Users had begun to upload videos of whatever they felt like, instead of just dating oriented videos of themselves. The owners boldly embraced the idea and made it even easier for people to share video content of whatever they pleased.

“As you start building the product, don’t assume that you know all the answers. Listen to the community and adapt,” said Chad Hurley.

What they became

After revamping their site as a platform for user driven video content of absolutely anything – the site ballooned in popularity.

Just a year later, in 2006, Google took note of the website and bought it for a mammoth $1.6 billion in stock.

YouTube now:

  • Over 2 billion users
  • Generates USD $4.3 Billion in ad revenue
  • 79% of internet users have an account

Pretty good for a failed dating site.


Thinking back just a few years, what did we do without the ubiquitous streaming site Netflix fired up on our TVS, computers and phones?

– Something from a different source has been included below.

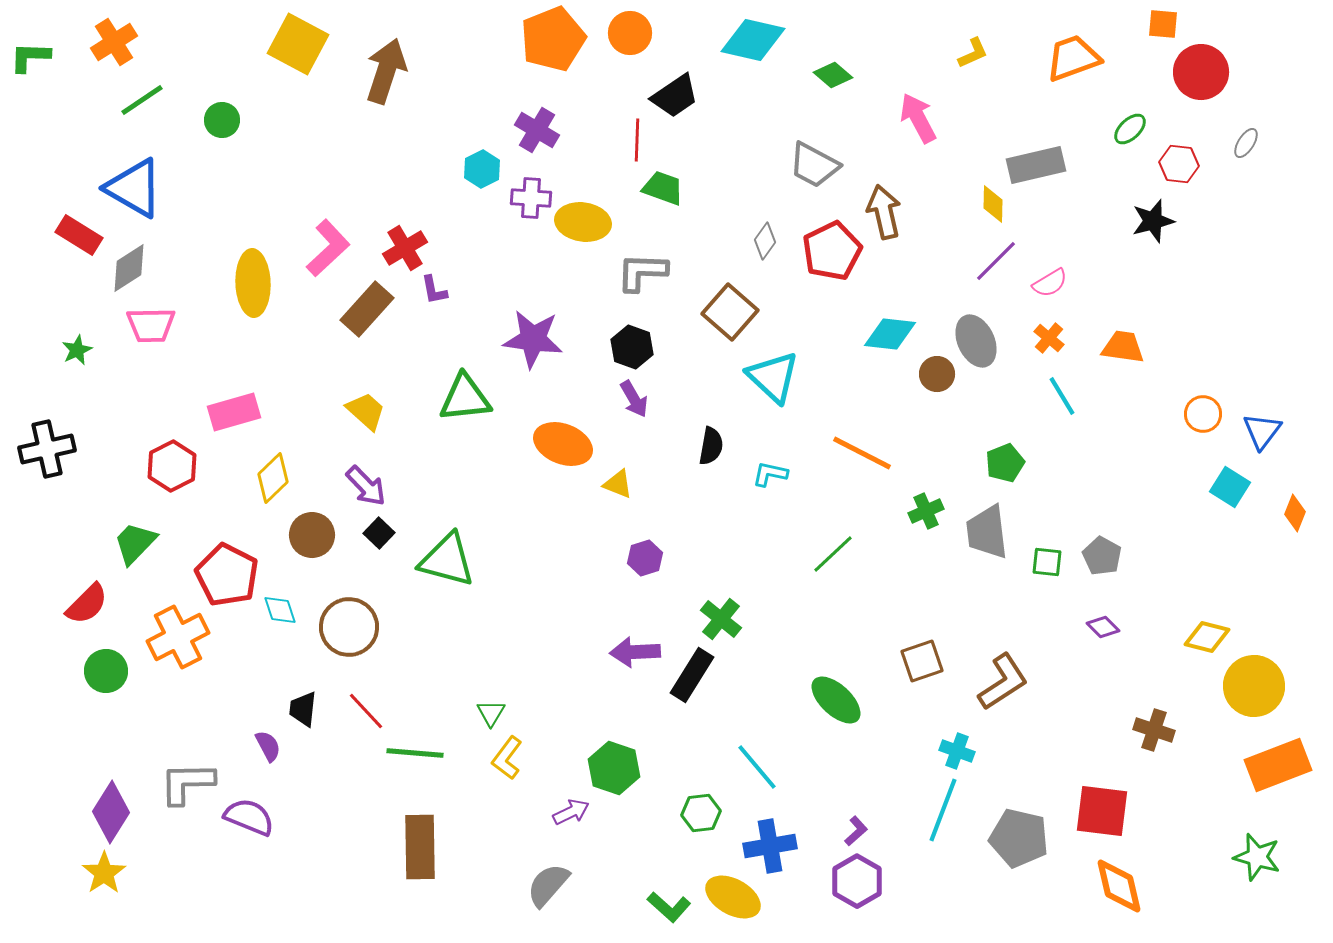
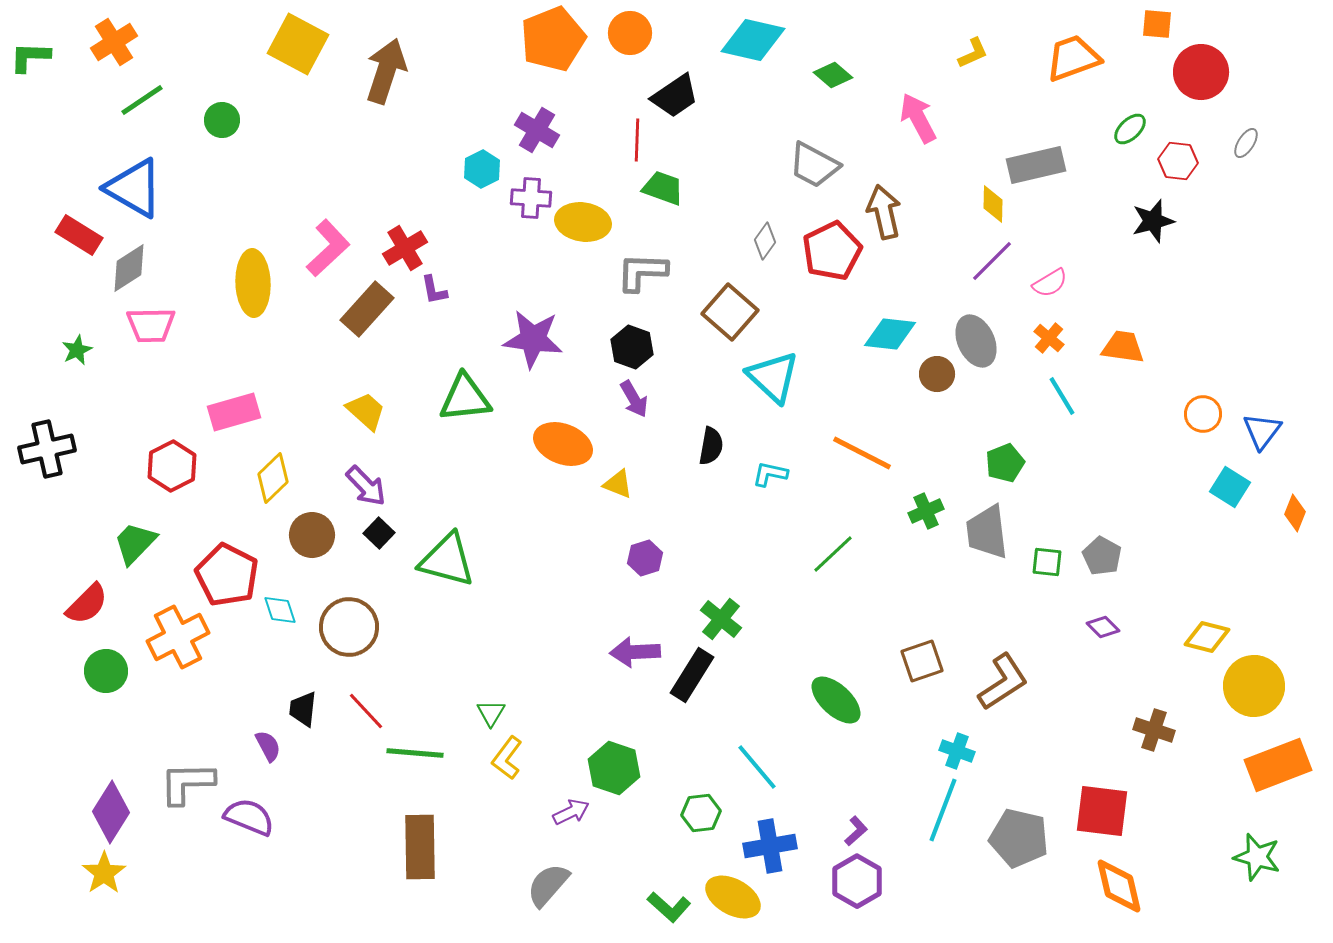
orange square at (1163, 24): moved 6 px left
red hexagon at (1179, 164): moved 1 px left, 3 px up
purple line at (996, 261): moved 4 px left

In 2017, their films were getting booed at Cannes, but now they win Oscars.

It’s been embraced the world over as a subscription-based service for movies and TV shows, and now produces its own content to rival well established production studios. But how we watch Netflix now is not what the founders ever intended.

What they were

Netflix started life as a mail-based DVD rental service. In the beginning you would pay per DVD rental, like Blockbuster but without the bricks and mortar.

They gradually understood, however, that they were better off remodeling the business so that users could simply pay a flat monthly subscription fee to rent as many DVDs as they liked.

What they became

Unlike Blockbuster, who failed spectacularly by sticking to an outdated business model, Netflix saw the era of streaming coming and quickly adjusted course in 2007.

Instead of fading into obscurity, they eliminated DVD rentals and committed fully to the changed landscape generated by increased bandwidths and altered user behaviour.

Now, Netflix earns around USD $20 billion per year and is a powerhouse production company. That’s the power of shifting gears.

At the end of the day?

“Don’t be afraid to change the model,” said Reed Hastings, Netflix CEO.